I've been reading through the masked array documentation and I'm confused - what is different about MaskedArray than just maintaining an array of values and a boolean mask? Can someone give me an example where MaskedArrays are way more convenient, or higher performing?
Update 6/5
To be more concrete about my question, here is the classic example of how one uses a MaskedArray:
>>>data = np.arange(12).reshape(3, 4)
>>>mask = np.array([[0., 0., 1., 0.],
[0., 0., 0., 1.],
[0., 1., 0., 0.]])
>>>masked = np.ma.array(data, mask=mask)
>>>masked
masked_array(
data=[[0, 1, --, 3],
[4, 5, 6, --],
[8, --, 10, 11]],
mask=[[False, False, True, False],
[False, False, False, True],
[False, True, False, False]],
fill_value=999999)
>>>masked.sum(axis=0)
masked_array(data=[12, 6, 16, 14], mask=[False, False, False, False], fill_value=999999)

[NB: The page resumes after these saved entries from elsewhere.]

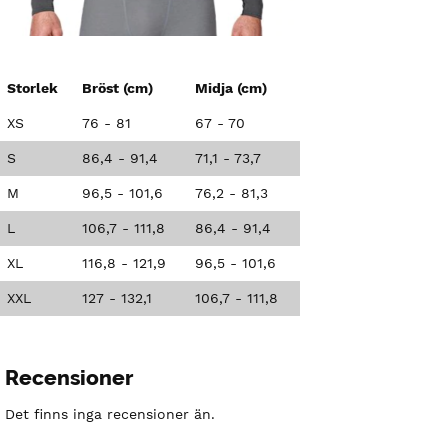
Storlek
Bröst (cm)
Midja (cm)
XS
76 - 81
67 - 70
S
86,4 - 91,4
71,1 - 73,7
M
96,5 - 101,6
76,2 - 81,3
L
106,7 - 111,8
86,4 - 91,4
XL
116,8 - 121,9
96,5 - 101,6
XXL
127 - 132,1
106,7 - 111,8
Recensioner
Det finns inga recensioner än.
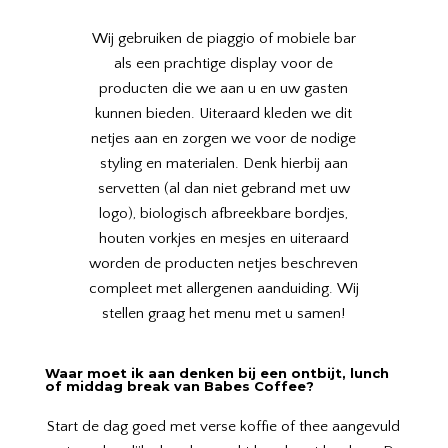
Wij gebruiken de piaggio of mobiele bar
als een prachtige display voor de
producten die we aan u en uw gasten
kunnen bieden. Uiteraard kleden we dit
netjes aan en zorgen we voor de nodige
styling en materialen. Denk hierbij aan
servetten (al dan niet gebrand met uw
logo), biologisch afbreekbare bordjes,
houten vorkjes en mesjes en uiteraard
worden de producten netjes beschreven
compleet met allergenen aanduiding. Wij
stellen graag het menu met u samen!
Waar moet ik aan denken bij een ontbijt, lunch
of middag break van Babes Coffee?
Start de dag goed met verse koffie of thee aangevuld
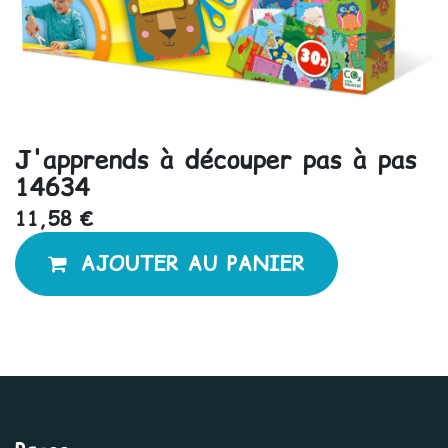
J'apprends à découper pas à pas
14634
11,58
€
AJOUTER AU PANIER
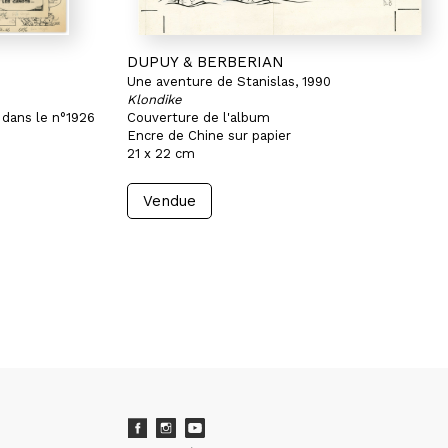
DUPUY & BERBERIAN
Une aventure de Stanislas, 1990
Klondike
 dans le n°1926
Couverture de l'album
Encre de Chine sur papier
21 x 22 cm
Vendue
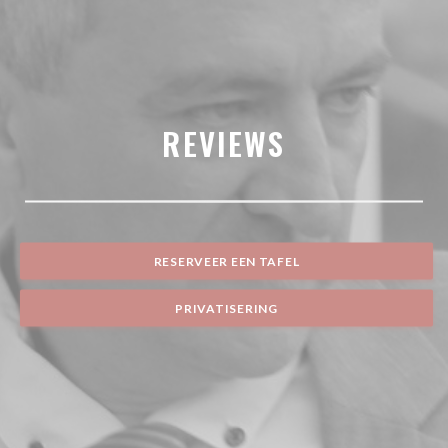
REVIEWS
RESERVEER EEN TAFEL
PRIVATISERING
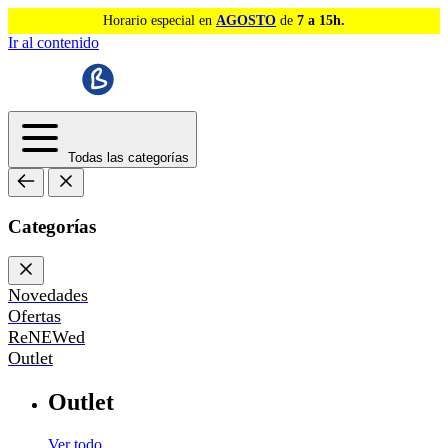
Horario especial en
AGOSTO
de
7 a 15h.
Ir al contenido
Todas las categorías
Categorías
Novedades
Ofertas
ReNEWed
Outlet
Outlet
Ver todo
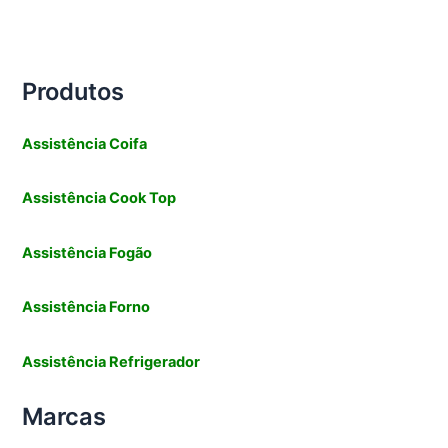
Produtos
Assistência Coifa
Assistência Cook Top
Assistência Fogão
Assistência Forno
Assistência Refrigerador
Marcas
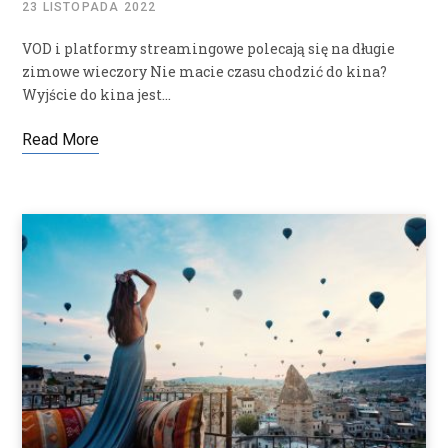
23 LISTOPADA 2022
VOD i platformy streamingowe polecają się na długie
zimowe wieczory Nie macie czasu chodzić do kina?
Wyjście do kina jest…
Read More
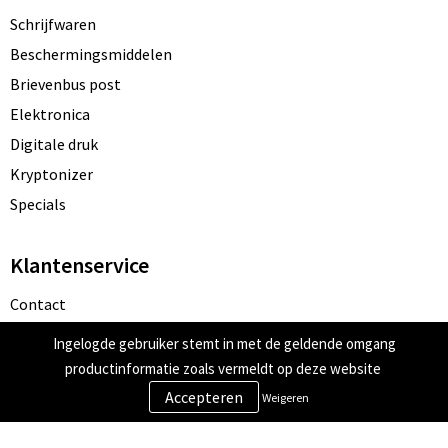
Schrijfwaren
Beschermingsmiddelen
Brievenbus post
Elektronica
Digitale druk
Kryptonizer
Specials
Klantenservice
Contact
Bestelling & Bezorging
Ingelogde gebruiker stemt in met de geldende omgang
Betaalmethoden
productinformatie zoals vermeldt op deze website
Retourneren
Weigeren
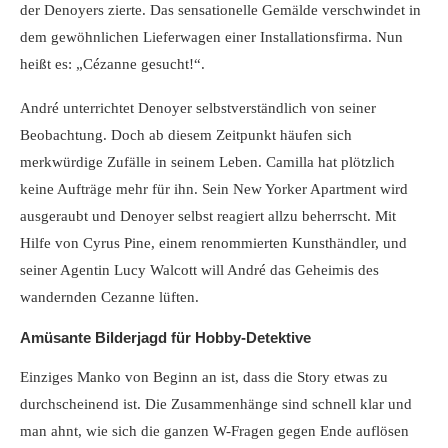
der Denoyers zierte. Das sensationelle Gemälde verschwindet in
dem gewöhnlichen Lieferwagen einer Installationsfirma. Nun
heißt es: „Cézanne gesucht!“.
André unterrichtet Denoyer selbstverständlich von seiner
Beobachtung. Doch ab diesem Zeitpunkt häufen sich
merkwürdige Zufälle in seinem Leben. Camilla hat plötzlich
keine Aufträge mehr für ihn. Sein New Yorker Apartment wird
ausgeraubt und Denoyer selbst reagiert allzu beherrscht. Mit
Hilfe von Cyrus Pine, einem renommierten Kunsthändler, und
seiner Agentin Lucy Walcott will André das Geheimis des
wandernden Cezanne lüften.
Amüsante Bilderjagd für Hobby-Detektive
Einziges Manko von Beginn an ist, dass die Story etwas zu
durchscheinend ist. Die Zusammenhänge sind schnell klar und
man ahnt, wie sich die ganzen W-Fragen gegen Ende auflösen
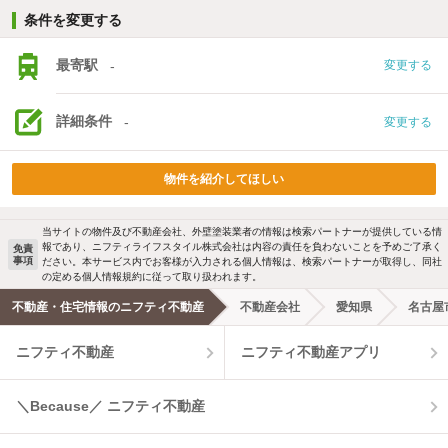
条件を変更する
最寄駅
-
変更する
詳細条件
-
変更する
物件を紹介してほしい
当サイトの物件及び不動産会社、外壁塗装業者の情報は検索パートナーが提供している情
報であり、ニフティライフスタイル株式会社は内容の責任を負わないことを予めご了承く
免責
事項
ださい。本サービス内でお客様が入力される個人情報は、検索パートナーが取得し、同社
の定める個人情報規約に従って取り扱われます。
不動産・住宅情報のニフティ不動産
不動産会社
愛知県
名古屋
ニフティ不動産
ニフティ不動産アプリ
＼Because／ ニフティ不動産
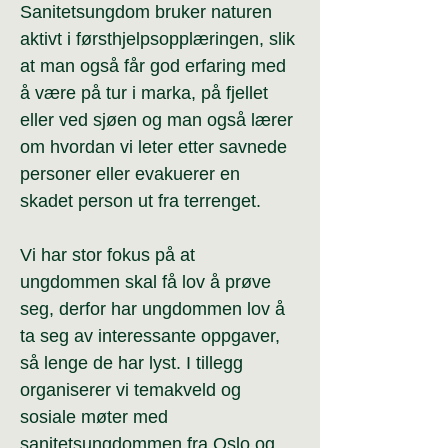
Sanitetsungdom bruker naturen
aktivt i førsthjelpsopplæringen, slik
at man også får god erfaring med
å være på tur i marka, på fjellet
eller ved sjøen og man også lærer
om hvordan vi leter etter savnede
personer eller evakuerer en
skadet person ut fra terrenget.
Vi
har stor fokus på at
ungdommen skal få lov å prøve
seg, derfor har ungdommen lov å
ta seg av interessante oppgaver,
så lenge de har lyst. I tillegg
organiserer vi temakveld og
sosiale møter med
sanitetsungdommen fra Oslo og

I could just as easily well do the same thing this way:
>>>data = np.arange(12).reshape(3, 4).astype(float)
>>>mask = np.array([[0., 0., 1., 0.],
[0., 0., 0., 1.],
[0., 1., 0., 0.]]).astype(bool)
>>>masked = data.copy() # this keeps the original data reuseable, as would
# the MaskedArray. If we only need to perform one
# operation then we could avoid the copy
>>>masked[mask] = np.nan
>>>np.nansum(masked, axis=0)
array([12., 6., 16., 14.])
I suppose the MaskedArray version looks a bit nicer, and avoids the copy if you need a reuseable array. Doesn't it use just as much memory when converting from standard ndarray to MaskedArray? And does it avoid the copy under the hood when applying the mask to the data? Are there other advantages?